* **PROBLEM STATEMENT**
Your response should contain each line of the data that includes "baina".

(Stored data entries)
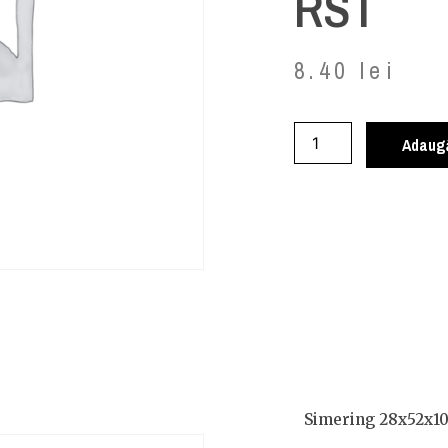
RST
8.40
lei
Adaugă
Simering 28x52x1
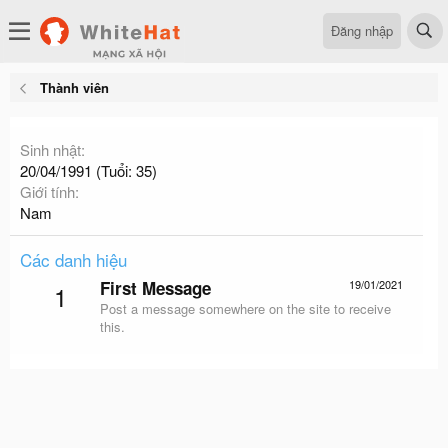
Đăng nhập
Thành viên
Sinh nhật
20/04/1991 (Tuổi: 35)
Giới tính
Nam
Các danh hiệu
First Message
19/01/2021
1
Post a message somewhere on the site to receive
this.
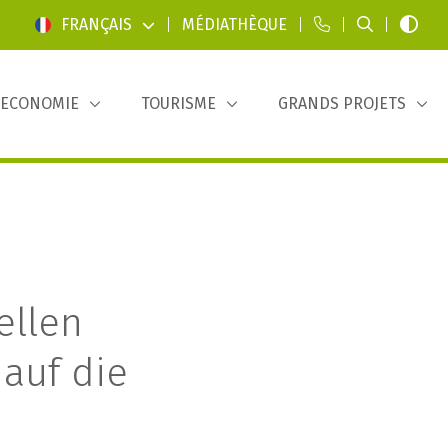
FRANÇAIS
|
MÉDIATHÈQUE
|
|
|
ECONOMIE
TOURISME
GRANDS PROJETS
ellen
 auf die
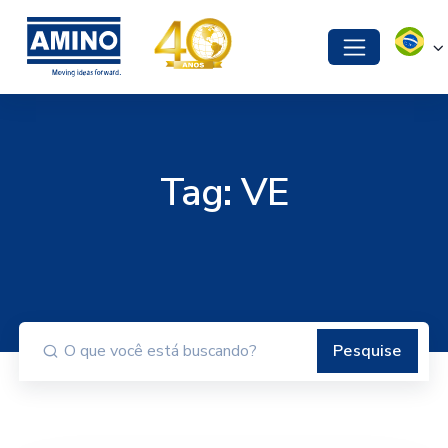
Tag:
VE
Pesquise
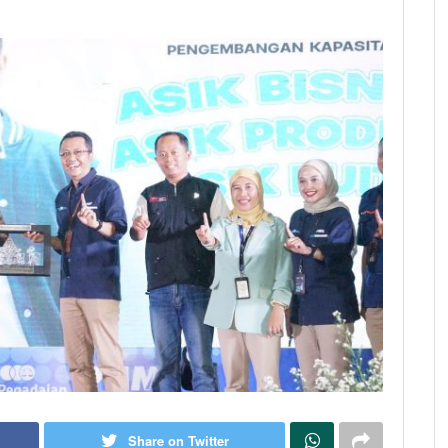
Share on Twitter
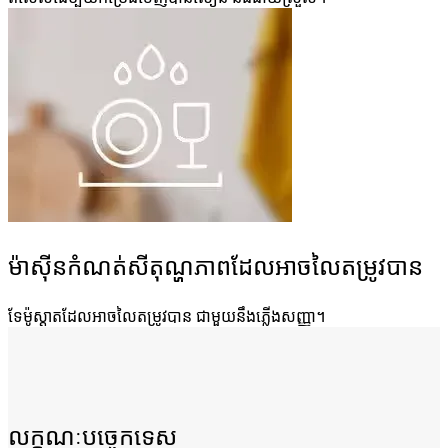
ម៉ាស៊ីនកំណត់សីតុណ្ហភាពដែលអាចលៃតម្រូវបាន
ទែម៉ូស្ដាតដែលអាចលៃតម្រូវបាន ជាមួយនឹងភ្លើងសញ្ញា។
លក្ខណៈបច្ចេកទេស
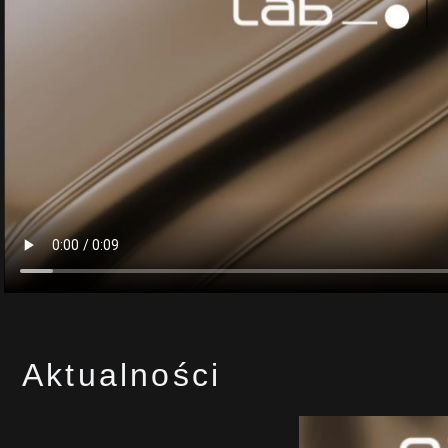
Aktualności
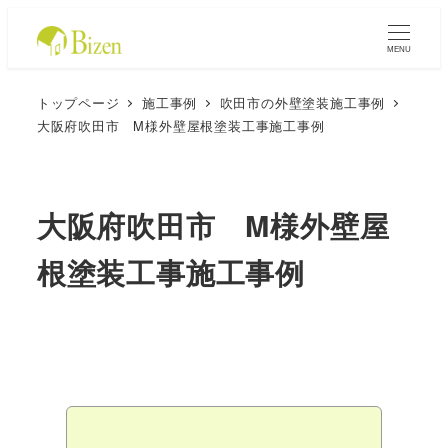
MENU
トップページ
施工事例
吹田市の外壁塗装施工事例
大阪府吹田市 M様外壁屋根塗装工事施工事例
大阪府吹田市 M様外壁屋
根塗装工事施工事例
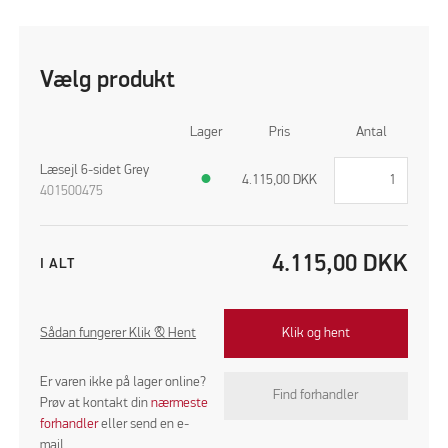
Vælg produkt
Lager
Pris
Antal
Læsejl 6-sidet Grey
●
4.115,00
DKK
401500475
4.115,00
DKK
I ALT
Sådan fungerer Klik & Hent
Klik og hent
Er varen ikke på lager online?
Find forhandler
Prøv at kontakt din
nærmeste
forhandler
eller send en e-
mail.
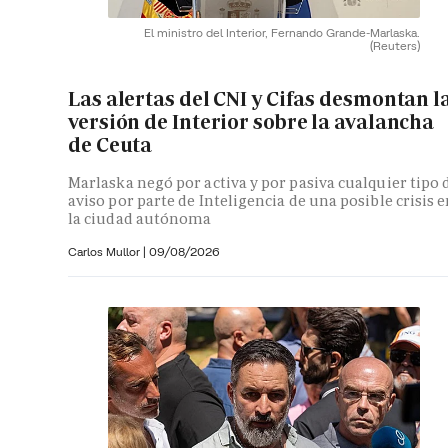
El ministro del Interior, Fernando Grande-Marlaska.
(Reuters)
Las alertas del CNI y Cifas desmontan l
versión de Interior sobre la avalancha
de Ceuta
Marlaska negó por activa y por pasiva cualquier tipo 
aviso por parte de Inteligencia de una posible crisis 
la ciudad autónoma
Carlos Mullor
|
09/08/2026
==
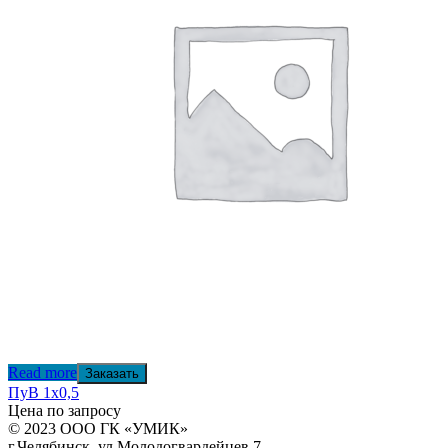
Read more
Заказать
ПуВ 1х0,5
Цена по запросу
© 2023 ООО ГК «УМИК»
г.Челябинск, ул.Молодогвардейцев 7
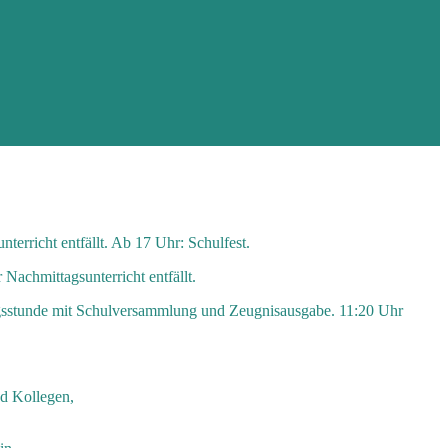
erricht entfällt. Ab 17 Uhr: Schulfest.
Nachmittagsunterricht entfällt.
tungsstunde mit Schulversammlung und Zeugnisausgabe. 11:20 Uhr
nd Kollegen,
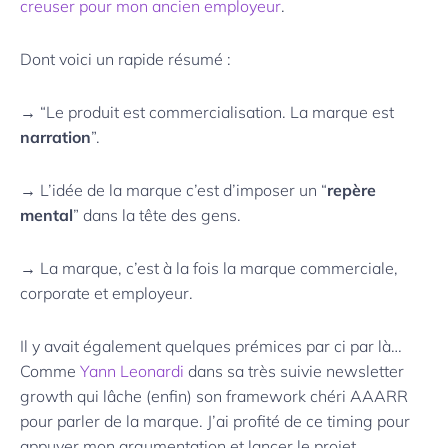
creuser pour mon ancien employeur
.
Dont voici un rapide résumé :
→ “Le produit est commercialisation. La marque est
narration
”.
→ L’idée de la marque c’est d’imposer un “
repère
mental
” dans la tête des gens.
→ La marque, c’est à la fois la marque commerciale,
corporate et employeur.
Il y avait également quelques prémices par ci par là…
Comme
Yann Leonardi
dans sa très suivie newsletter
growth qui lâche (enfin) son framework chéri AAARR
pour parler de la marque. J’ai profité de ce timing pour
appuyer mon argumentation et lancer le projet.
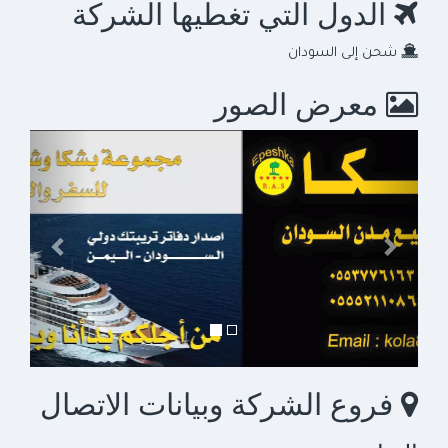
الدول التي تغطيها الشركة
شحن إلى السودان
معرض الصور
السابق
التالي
--
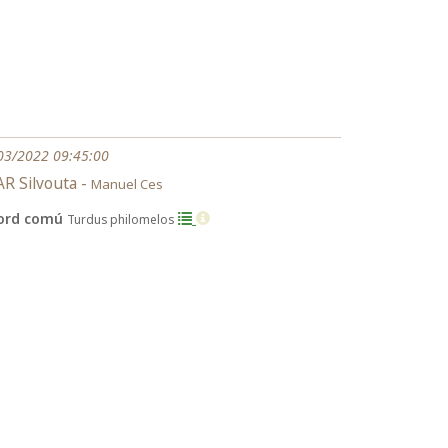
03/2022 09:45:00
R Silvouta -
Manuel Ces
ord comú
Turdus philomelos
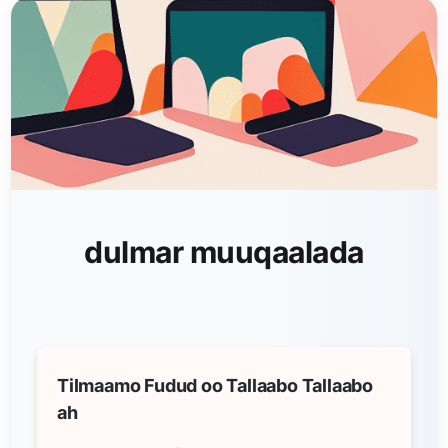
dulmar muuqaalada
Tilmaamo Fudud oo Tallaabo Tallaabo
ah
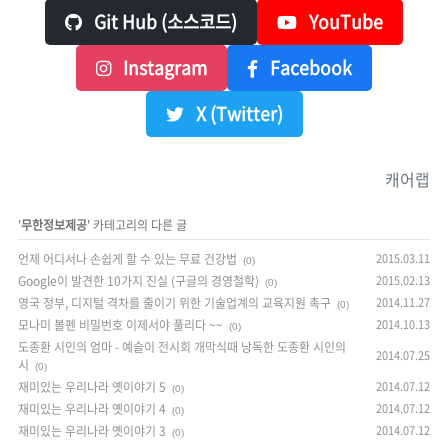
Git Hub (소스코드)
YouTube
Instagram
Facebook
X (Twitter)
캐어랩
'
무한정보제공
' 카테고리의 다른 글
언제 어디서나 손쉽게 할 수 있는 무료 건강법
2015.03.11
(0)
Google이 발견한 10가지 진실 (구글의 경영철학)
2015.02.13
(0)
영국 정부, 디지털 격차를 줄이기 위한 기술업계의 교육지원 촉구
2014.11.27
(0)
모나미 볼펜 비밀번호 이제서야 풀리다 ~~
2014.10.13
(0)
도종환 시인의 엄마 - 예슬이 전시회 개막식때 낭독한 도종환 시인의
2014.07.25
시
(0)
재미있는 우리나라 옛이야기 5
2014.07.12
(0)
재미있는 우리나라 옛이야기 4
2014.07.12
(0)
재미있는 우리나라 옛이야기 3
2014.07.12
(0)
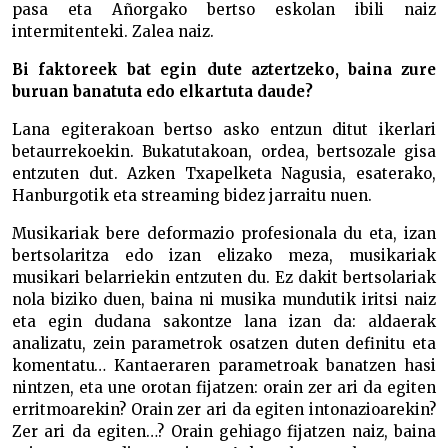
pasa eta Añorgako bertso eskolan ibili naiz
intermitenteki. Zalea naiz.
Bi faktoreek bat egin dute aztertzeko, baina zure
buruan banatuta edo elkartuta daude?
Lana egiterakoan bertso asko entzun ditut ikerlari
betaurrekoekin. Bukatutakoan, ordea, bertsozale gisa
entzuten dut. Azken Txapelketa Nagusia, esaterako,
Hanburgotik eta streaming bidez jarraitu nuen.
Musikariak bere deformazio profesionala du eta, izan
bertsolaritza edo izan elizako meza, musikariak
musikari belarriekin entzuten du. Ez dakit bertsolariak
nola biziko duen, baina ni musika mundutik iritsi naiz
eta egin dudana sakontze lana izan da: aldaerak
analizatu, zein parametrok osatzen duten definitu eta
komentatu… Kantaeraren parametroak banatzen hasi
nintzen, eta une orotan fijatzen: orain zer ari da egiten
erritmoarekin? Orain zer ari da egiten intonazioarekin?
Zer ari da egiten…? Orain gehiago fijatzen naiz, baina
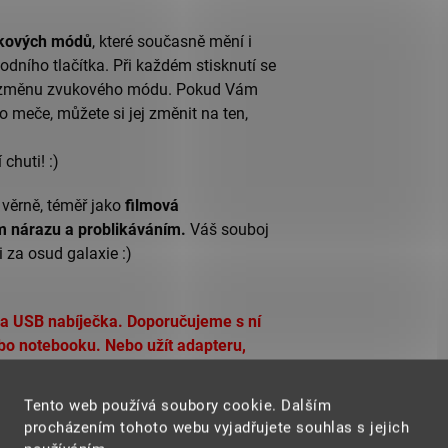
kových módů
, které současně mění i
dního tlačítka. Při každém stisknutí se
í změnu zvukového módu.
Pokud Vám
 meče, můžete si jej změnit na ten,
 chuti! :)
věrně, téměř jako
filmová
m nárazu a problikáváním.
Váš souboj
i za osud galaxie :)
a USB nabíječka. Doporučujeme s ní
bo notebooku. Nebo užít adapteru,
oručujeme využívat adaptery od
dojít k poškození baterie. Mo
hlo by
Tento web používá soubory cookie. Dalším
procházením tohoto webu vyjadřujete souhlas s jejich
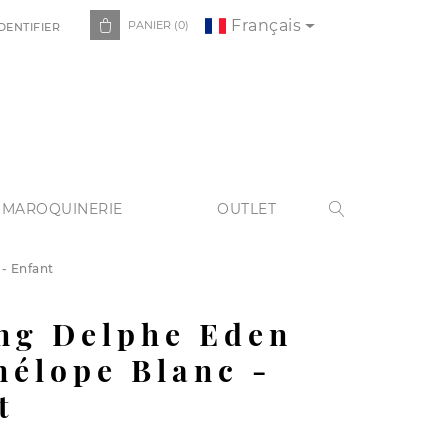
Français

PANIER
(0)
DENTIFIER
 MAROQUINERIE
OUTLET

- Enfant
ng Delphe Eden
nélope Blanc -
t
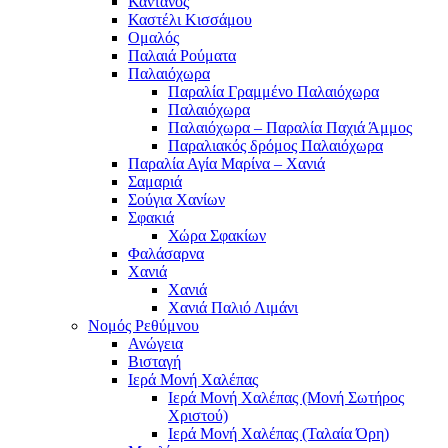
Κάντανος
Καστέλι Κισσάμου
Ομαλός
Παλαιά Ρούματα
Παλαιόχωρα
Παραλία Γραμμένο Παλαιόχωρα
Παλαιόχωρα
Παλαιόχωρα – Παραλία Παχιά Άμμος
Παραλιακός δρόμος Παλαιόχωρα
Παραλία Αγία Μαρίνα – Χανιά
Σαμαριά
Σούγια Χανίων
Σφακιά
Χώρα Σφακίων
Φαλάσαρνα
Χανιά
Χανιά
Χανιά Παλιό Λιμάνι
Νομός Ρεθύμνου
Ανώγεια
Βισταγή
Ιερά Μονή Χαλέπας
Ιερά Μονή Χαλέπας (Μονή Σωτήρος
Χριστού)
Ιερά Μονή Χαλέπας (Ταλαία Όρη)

* **REPLY**
Bi faktoreek bat egin dute aztertzeko, baina zure
nola biziko duen, baina ni musika mundutik iritsi naiz
Zer ari da egiten…? Orain gehiago fijatzen naiz, baina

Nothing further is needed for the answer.